Starting point is 00:59:10 you might get close to this, but then also, again, like for a complete workload, the compilation part needs to be factored in as well. And, well, even worse, what often happens, so you also have to check your results, right? And you might think this is not a problem, but it often is like most, not most, like many, many systems will produce incorrect results. And with incorrect results, you can actually be arbitrarily fast, right? So by just making sure,

Starting point is 00:59:49 or yeah, I mean, you can be slow if you have bugs, but sometimes they are super fast. I can actually show you later another example in the practical example. So you always need to check the results. So always make sure that the results are correct in one way or the other. Otherwise, you might just do nothing.
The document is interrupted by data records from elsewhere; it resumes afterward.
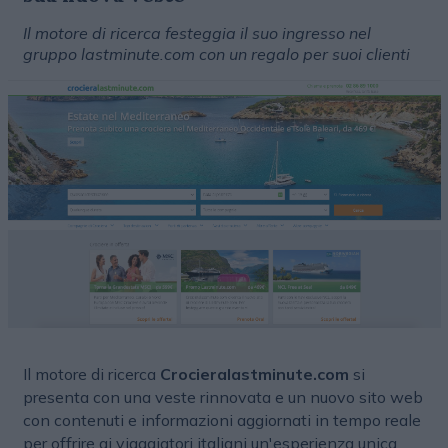
Il motore di ricerca festeggia il suo ingresso nel
gruppo lastminute.com con un regalo per suoi clienti
Il motore di ricerca
Crocieralastminute.com
si
presenta con una veste rinnovata e un nuovo sito web
con contenuti e informazioni aggiornati in tempo reale
per offrire ai viaggiatori italiani un'esperienza unica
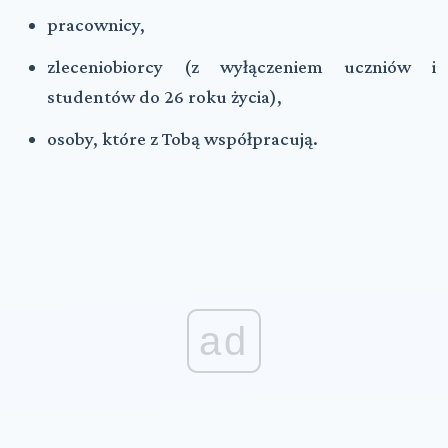
pracownicy,
zleceniobiorcy (z wyłączeniem uczniów i
studentów do 26 roku życia),
osoby, które z Tobą współpracują.
ad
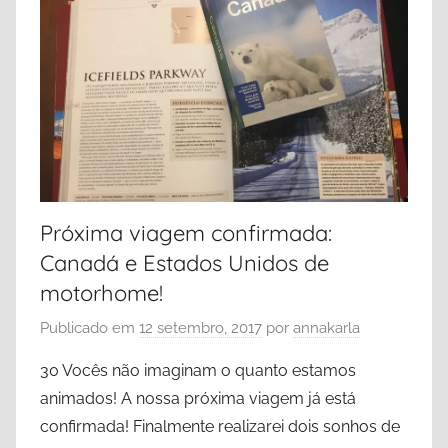
e
r
r
t
a
,
B
a
n
f
Próxima viagem confirmada:
f
Canadá e Estados Unidos de
,
B
motorhome!
r
Publicado em
12 setembro, 2017
por
annakarla
i
t
30 Vocês não imaginam o quanto estamos
i
animados! A nossa próxima viagem já está
s
confirmada! Finalmente realizarei dois sonhos de
h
Starting point is 01:00:13 Like even if in your code, for example, you're not checking the result, then the compiler might even optimize your code away. So then in the micro benchmark, you might see, oh, this is super fast this way I implemented this, but it's super fast just because it's not executed at all. And well, then it makes sense to basically make sure that you compare the results with a real system.

Starting point is 01:00:43 So that's an easy way. Say for example, in the database, run Postgres with the same query, you get the result, compare it with that and you should be fine. But say for example this type of implementation, well, any kind of implementation won't be able to beat this. So they have a complete rubric of things that you can check. This is kind of, well, it's not complete, but it's something that you can also go through. So you can basically go

Starting point is 01:01:14 to the paper. You can also look on the slide later on and see if you're doing the same thing, then you're somewhat safer. In the end, the best thing is you understand the performance of your system because then you know, okay, where does time go? Do I actually factor everything in? You understand not only your system, but also the application because then you know are you really comparing to like the real things here. Okay, so summarizing this part, well important to me, right? So and this is why I also take a lot of time on this. This is things that you will to some degree need in the tasks here is basically if you're doing optimizations, make sure that you know what's going on. And for this back of the envelope calculations help you a lot, right? So with back of the envelope calculations, on the one hand, you can figure out if your

Starting point is 01:02:16 idea on how to improve something actually makes sense. And also you can figure out if the results that you see in any way make sense. So often we get some performance numbers. And if I don't have any clue why the performance is like it is, then I should do a back of the envelope calculation. I should try to figure out why this number is as it is. So often, like in a classical database, often I can just think about disk accesses, right? So, or in the main memory database,

Starting point is 01:02:52 a lot of things are mainly memory bound. So then I can think about how much data do I need to read for something? What would be, well, what would I expect how long this takes? If I read multiple times, I do multiple processing, I can still factor this in. If this is completely off of what I want to see, so say, for example, I need to read at least one gigabyte of data and I know how long this will take.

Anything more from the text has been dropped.